We adopted technology fast but haven’t adapted to it in a way that doesn’t disturb our well-being. Not so fun fact is that, by some reports, addiction to smartphones is actually on par with an addiction to drugs. Many industry professionals and renowned researchers have dire claims about the negative long-term effects that technology (social media in particular) have on our everyday lives. With that in mind, Google and OEMs integrated Digital Wellbeing so we’ll try and explain what it is and how to use Digital Wellbeing on Android.
What is Digital Wellbeing?
The term itself has a broader meaning and it considers the personal well-being of human beings when using technology. Although, definitions vary. Matter-of-factly, Digital Wellbeing is something all of us should look into.
There are many scientists and organizations trying their best to educate users around the world about the effects that digital services have on the user’s physical, mental, and emotional health.
Well, a couple of years ago when all of this got major traction, Google and manufacturers decided to incorporate an app that will help you get a better understanding of your usage. In addition, these apps bring controls to help you limit the usage of certain apps, disconnect for a bit, or reduce interruptions.
The exact name of the app may vary but you can usually find it in the main settings. Once you allow it access to your usage statistics, it will track the time you spend in apps, how many times you unlock your device, or how many notifications come through. This all is just so Android users can have a better insight into how exactly are they using their devices.

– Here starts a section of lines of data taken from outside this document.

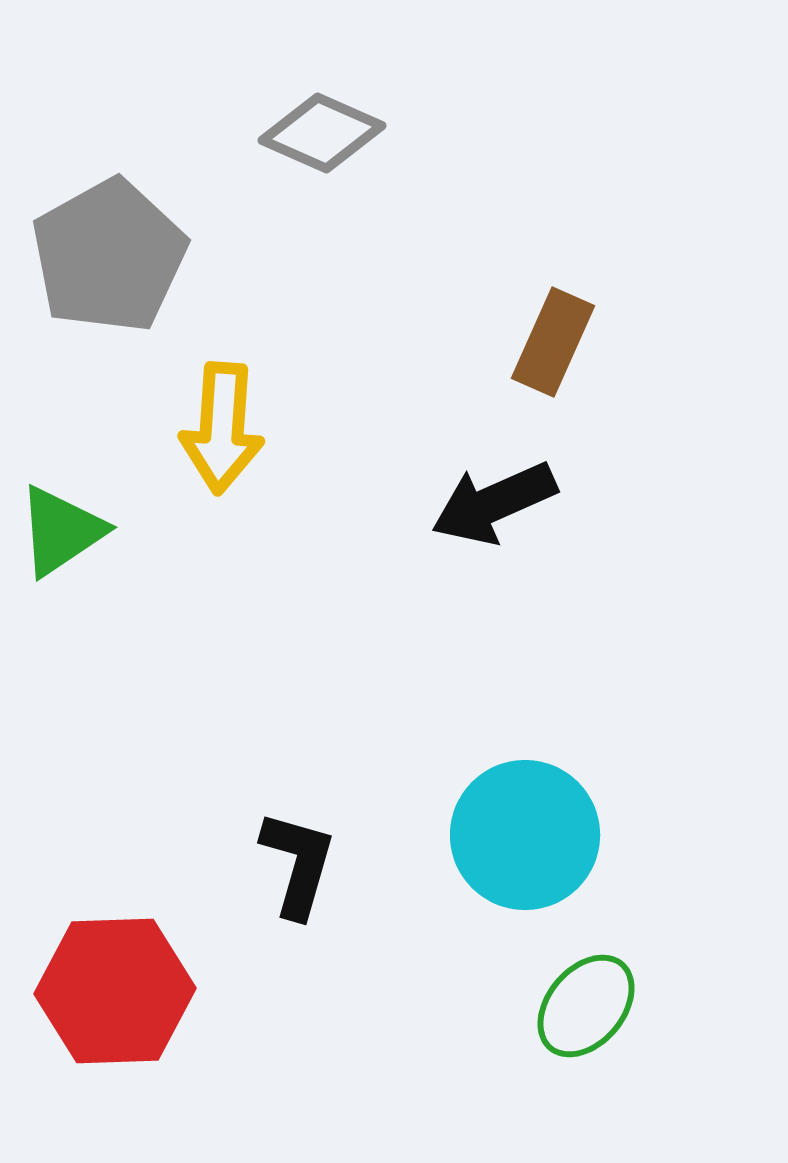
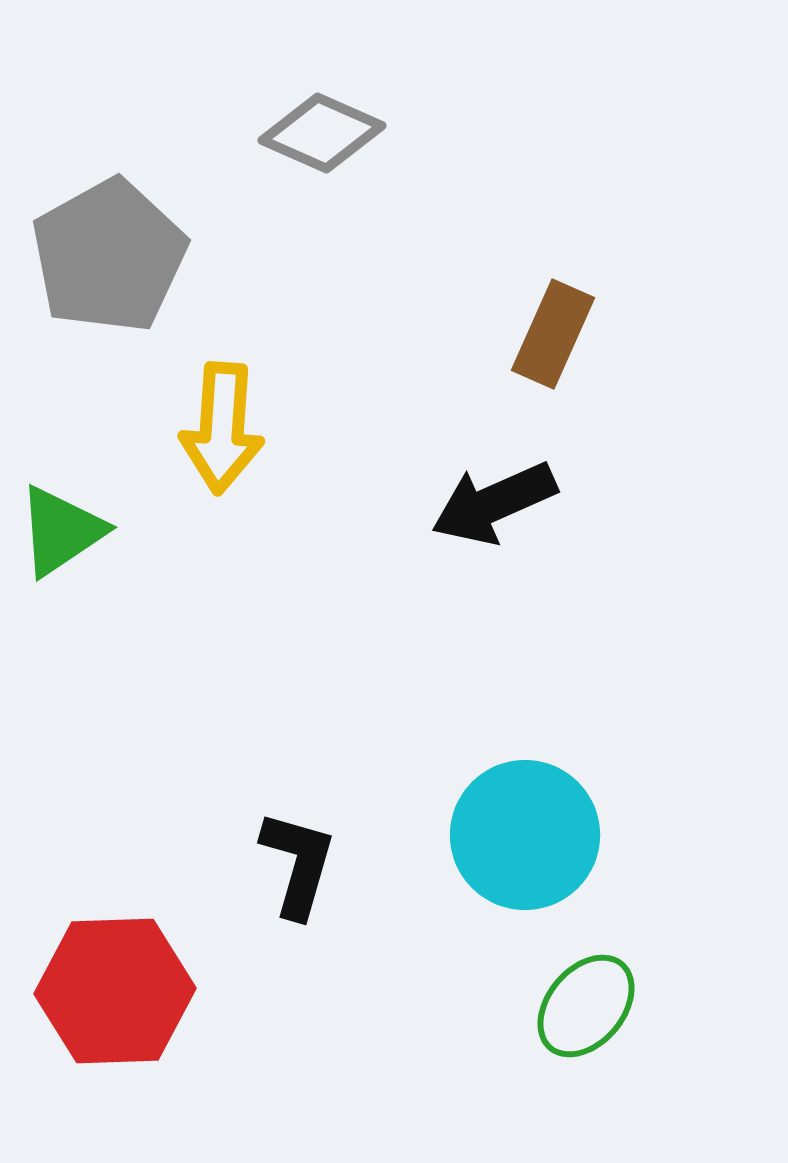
brown rectangle: moved 8 px up
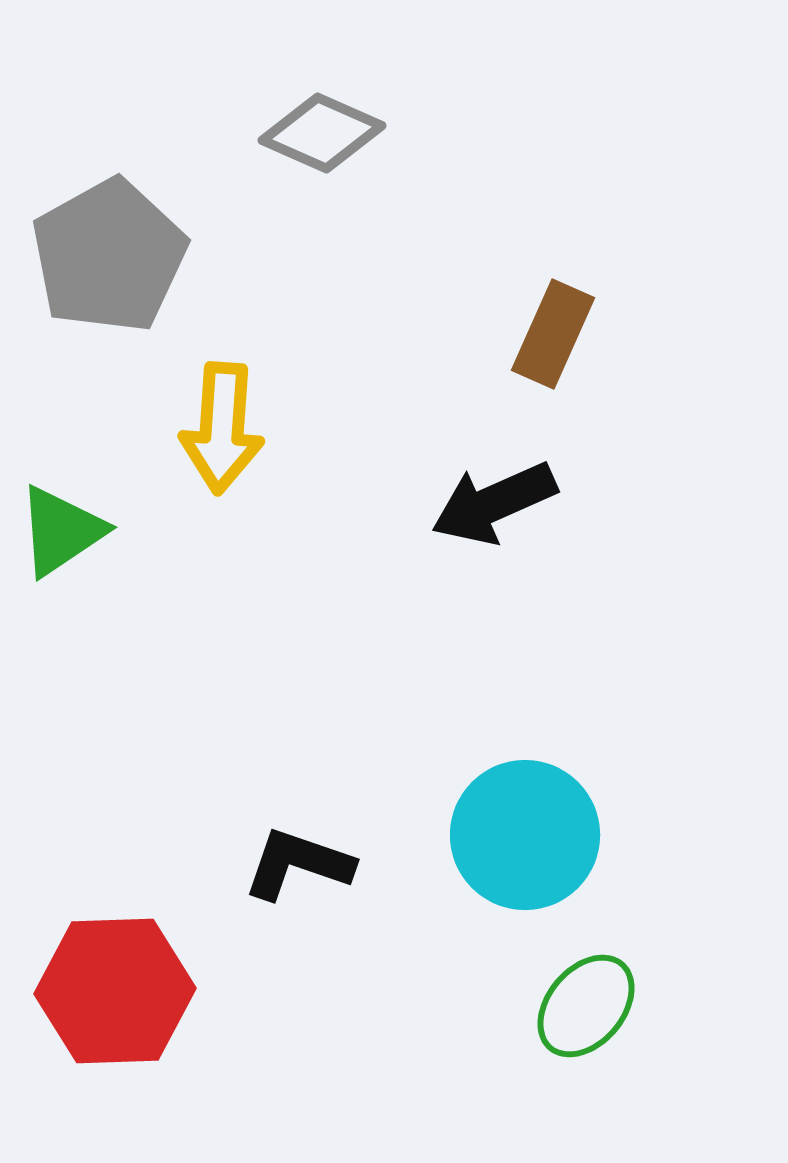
black L-shape: rotated 87 degrees counterclockwise
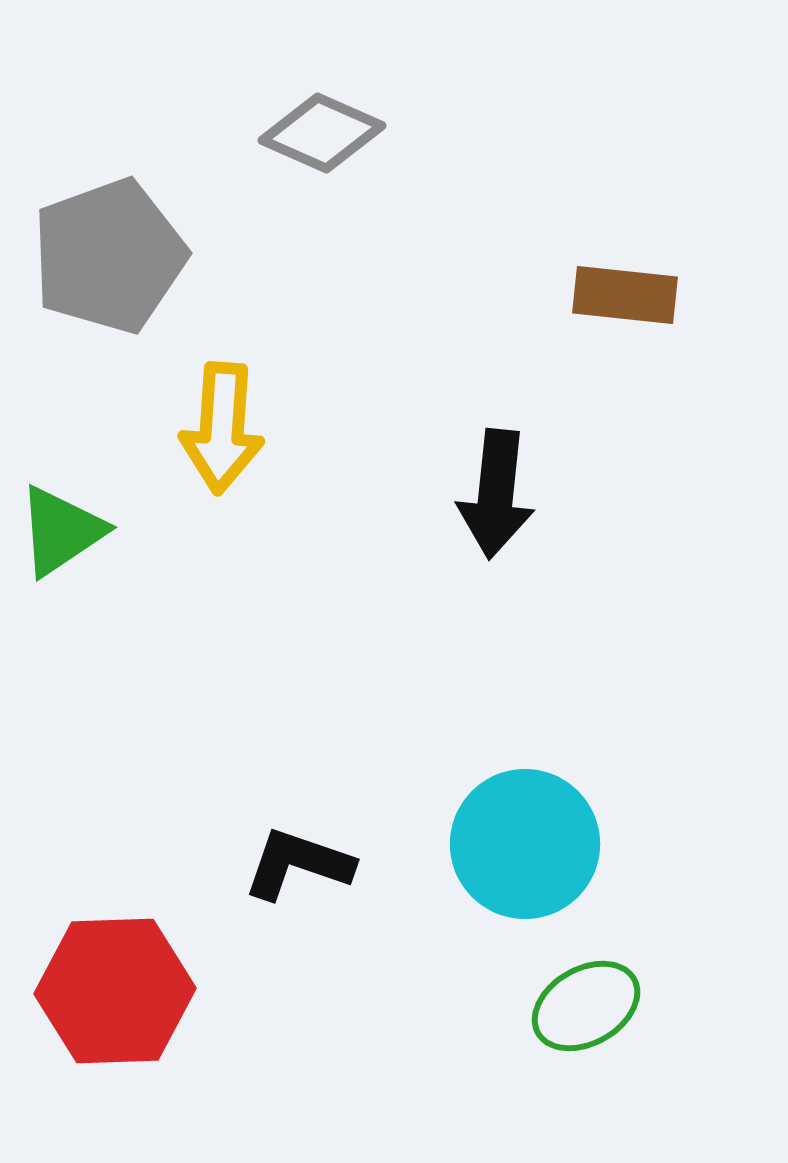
gray pentagon: rotated 9 degrees clockwise
brown rectangle: moved 72 px right, 39 px up; rotated 72 degrees clockwise
black arrow: moved 2 px right, 9 px up; rotated 60 degrees counterclockwise
cyan circle: moved 9 px down
green ellipse: rotated 20 degrees clockwise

How do I use Google Digital Wellbeing?
Besides the aforementioned statistics part that informs users about their usage and the time they spent on the phone, there are features that help you to limit that usage. You can pause certain apps for a certain period of time. You can also enable Bedtime mode, or the Focus mode to prevent distractions. Again, naming varies but most OEMs have this incorporated in one way or the other.
For example, ZenMode on OnePlus devices, once you enable it and choose the time period, completely locks down access to your device. You can actually download it from the Store. So, if you set it to, say one hour, that’s an hour without distractions.

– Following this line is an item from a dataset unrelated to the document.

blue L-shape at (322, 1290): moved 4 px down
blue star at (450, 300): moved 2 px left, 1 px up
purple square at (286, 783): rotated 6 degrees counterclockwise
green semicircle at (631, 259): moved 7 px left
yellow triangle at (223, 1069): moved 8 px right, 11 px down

Google and some OEMs like Samsung adopted its Digital Wellbeing have the Focus mode which does a similar thing. The main difference is that you get to select which apps to shut down. And you can disable it when you deem it necessary. Some might disagree, but we prefer the ZenMode in this case, especially if you are determined to keep away from your phone for some time.

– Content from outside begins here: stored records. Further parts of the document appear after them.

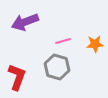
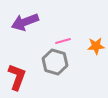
orange star: moved 1 px right, 2 px down
gray hexagon: moved 2 px left, 5 px up
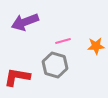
gray hexagon: moved 3 px down
red L-shape: rotated 100 degrees counterclockwise
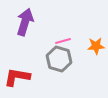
purple arrow: rotated 128 degrees clockwise
gray hexagon: moved 4 px right, 6 px up
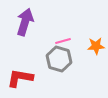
red L-shape: moved 3 px right, 1 px down
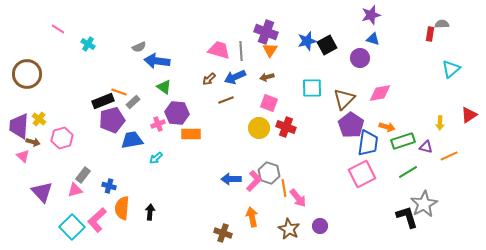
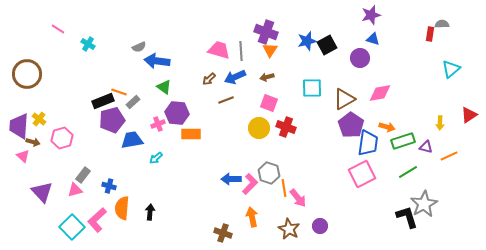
brown triangle at (344, 99): rotated 15 degrees clockwise
pink L-shape at (254, 181): moved 4 px left, 3 px down
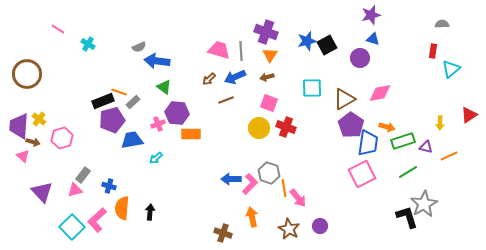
red rectangle at (430, 34): moved 3 px right, 17 px down
orange triangle at (270, 50): moved 5 px down
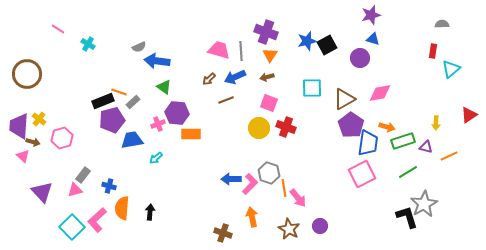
yellow arrow at (440, 123): moved 4 px left
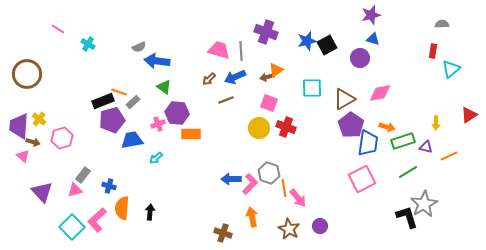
orange triangle at (270, 55): moved 6 px right, 15 px down; rotated 21 degrees clockwise
pink square at (362, 174): moved 5 px down
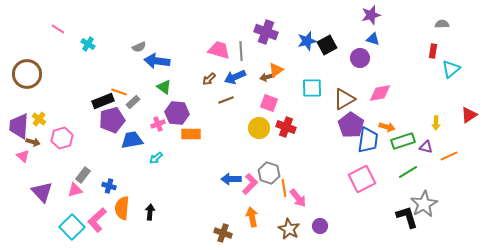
blue trapezoid at (368, 143): moved 3 px up
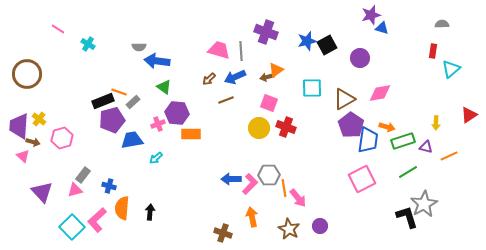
blue triangle at (373, 39): moved 9 px right, 11 px up
gray semicircle at (139, 47): rotated 24 degrees clockwise
gray hexagon at (269, 173): moved 2 px down; rotated 20 degrees counterclockwise
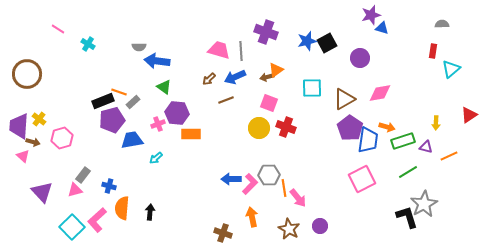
black square at (327, 45): moved 2 px up
purple pentagon at (351, 125): moved 1 px left, 3 px down
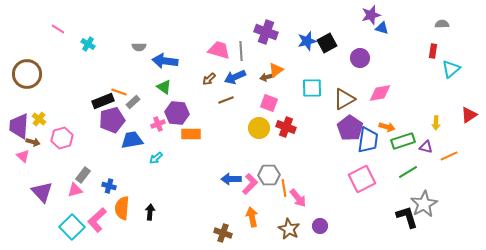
blue arrow at (157, 61): moved 8 px right
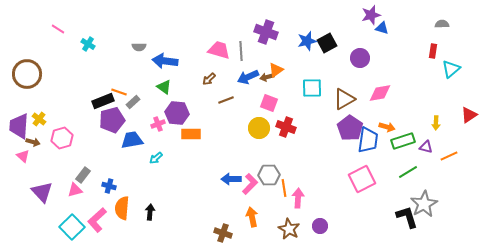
blue arrow at (235, 77): moved 13 px right
pink arrow at (298, 198): rotated 138 degrees counterclockwise
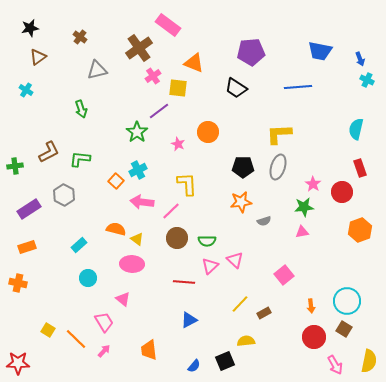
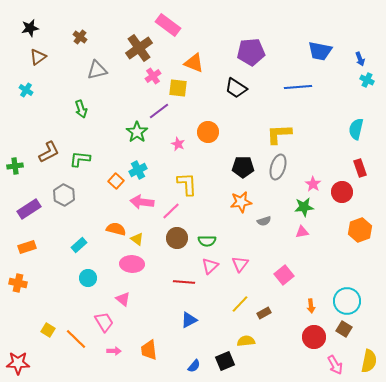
pink triangle at (235, 260): moved 5 px right, 4 px down; rotated 24 degrees clockwise
pink arrow at (104, 351): moved 10 px right; rotated 48 degrees clockwise
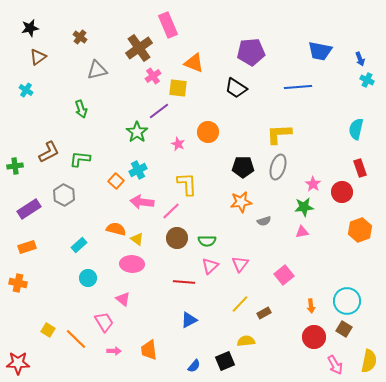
pink rectangle at (168, 25): rotated 30 degrees clockwise
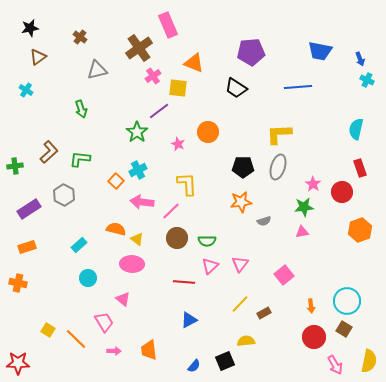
brown L-shape at (49, 152): rotated 15 degrees counterclockwise
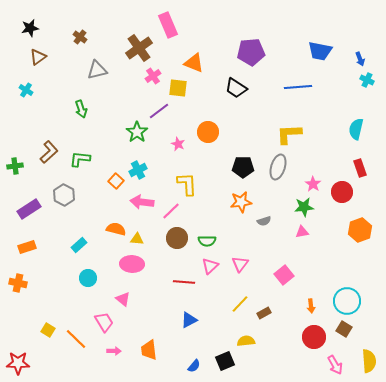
yellow L-shape at (279, 134): moved 10 px right
yellow triangle at (137, 239): rotated 32 degrees counterclockwise
yellow semicircle at (369, 361): rotated 15 degrees counterclockwise
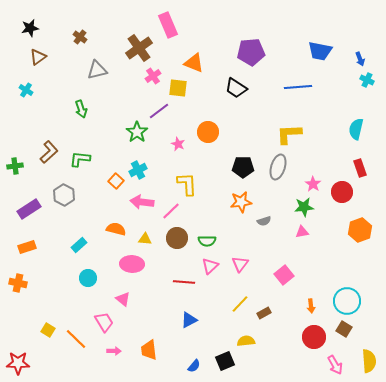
yellow triangle at (137, 239): moved 8 px right
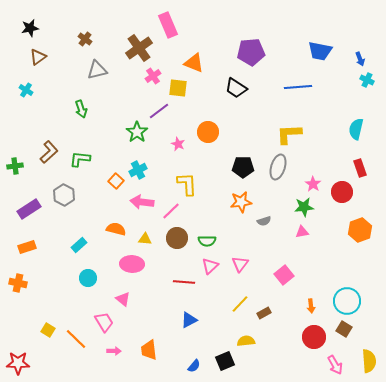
brown cross at (80, 37): moved 5 px right, 2 px down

Here’s how to use the Focus mode on Android:
- Open Settings.
- Select Digital Wellbeing & parental controls and allow Usage access to Digital Wellbeing when the pop-up appears.
- Tap on the Focus mode.
- Check the boxes next to the apps that you want to pause. The shortlist usually contains the most-used apps but you can expand it to all apps.
- Tap Turn on now or schedule the Focus mode for a later time.
Another option available in Digital Wellbeing is the Bedtime mode. Once you configure and enable it, it will automatically switch to greyscale (black and white screen) and enable Do not disturb. With the lack of colors, researchers claim, users are less tempted to use the device. Of course, the DND is self-explanatory: no push notifications equals less need to check on your phone. You can sleep without distractions.
Here’s how to enable the Bedtime mode on your Android:
- Open Digital Wellbeing from Settings.
- Tap Bedtime mode.
- Set up the Bedtime mode by choosing the time you go to bed and when you get up.
- Alternatively, you can set it to start once you put your device to overnight charging past 9 PM.
Options may vary and these modes are not available on some Android skins but the overall idea is there. The idea is to have a better understanding of the time you spend on your device and within individual apps. And, based on that information, you can take better care of your digital wellbeing. As all of us should.